4 of 5 people found the following review helpful
Keeps Me Coming Back June 12 2000
By "qed7" - Published on Amazon.com
Format: Paperback
This book is one of my guilty pleasures. I have read it more times than I can count and am about to purchase my third copy, having worn out two previous copies. The main character is a man driven unlike any other. He seems at times to be in search of something (a theme I find in many of Foster's books), but in the process of his quest he reshapes the entire known universe. As intriging a read the twentieth time as it was the first.
4 of 5 people found the following review helpful
Re-readable to the point of destruction Nov. 15 2001
By Shalom Craimer - Published on Amazon.com
Format: Paperback
I've liked this book since I first read it, 10 year ago, and I still find myself picking it up and re-reading it again and again. The flow of the plot is simply to absorbing to put it down, and the complex plans made by the main character amaze me afresh every time. I've read this book so often, and lent it to so many people, that my first copy fell apart. So I got another one ;-)
1 of 1 people found the following review helpful
I liked it, but it's not for everyone May 11 2005
By ali - Published on Amazon.com
Format: Paperback
I agree with most of the prior review by Justus, and I too enjoyed this book. The meteoric rise of this mysterious uberman from poor abandoned orphan to master manipulator of the known universe was entertaing and I was able to get into in and want to watch it unfold. That being said, it's not wonderfully written and I give it 4 stars because I happen to enjoy this type of plotline. It's a bit of a guilty pleasure, like being into kung-fu movies, and I can't justify the rating based on the writing itself.

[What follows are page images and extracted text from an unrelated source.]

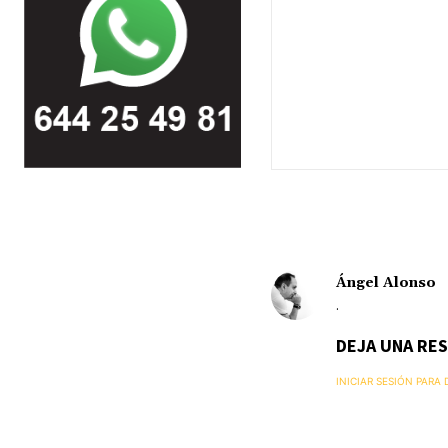
Ángel Alonso
.
DEJA UNA RE
INICIAR SESIÓN PARA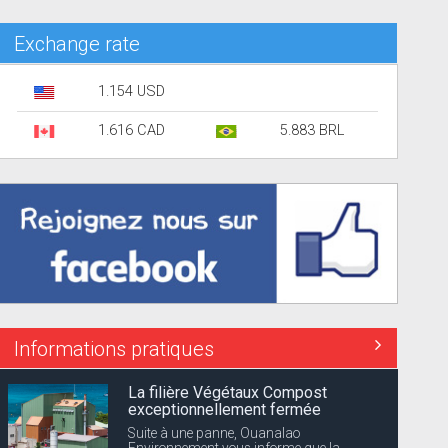
Exchange rate
1.154 USD
1.616 CAD
5.883 BRL
Informations pratiques
La filière Végétaux Compost
exceptionnellement fermée
Suite à une panne, Ouanalao
Environnement vous informe que la...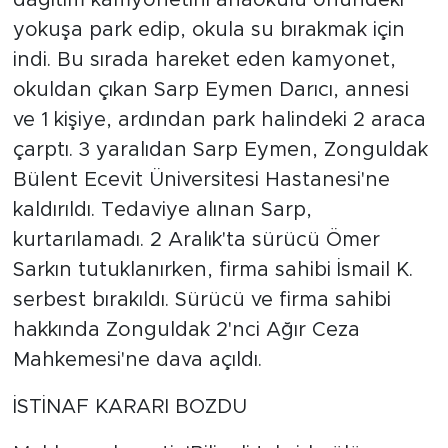
dağıtım kamyonetini anaokulu önündeki
yokuşa park edip, okula su bırakmak için
indi. Bu sırada hareket eden kamyonet,
okuldan çıkan Sarp Eymen Darıcı, annesi
ve 1 kişiye, ardından park halindeki 2 araca
çarptı. 3 yaralıdan Sarp Eymen, Zonguldak
Bülent Ecevit Üniversitesi Hastanesi'ne
kaldırıldı. Tedaviye alınan Sarp,
kurtarılamadı. 2 Aralık'ta sürücü Ömer
Sarkın tutuklanırken, firma sahibi İsmail K.
serbest bırakıldı. Sürücü ve firma sahibi
hakkında Zonguldak 2'nci Ağır Ceza
Mahkemesi'ne dava açıldı.
İSTİNAF KARARI BOZDU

The book could have used more editing, and most of the characters aren't three-dimensional nor especially engaging (in fact only one character is close to three-dimensional and he's not that interesting). The "main" character is a cold-blooded super-achiever but he's not well fleshed out and we're not given enough to really get a feel for him -- we just observe his progress as he grows his empire. I still found him pretty cool, but he's superficial.

There are inconsistencies in the characters' behaviors, and they will occasionally do or say things that are awkward/unnatural/out-of-character.

Some of the attempts to insert futuristic "slang" into the dialog fall flat, and I would have preferred the use of "sass that hoopy frood" more than some of the terms randomly spliced into the characters' speech.

Basically, there are a bunch of flaws in the book but I took them in stride and had fun reading the story anyway. If you don't find the overall plot engaging, you probably won't like the book, but if you do you may like it quite a bit.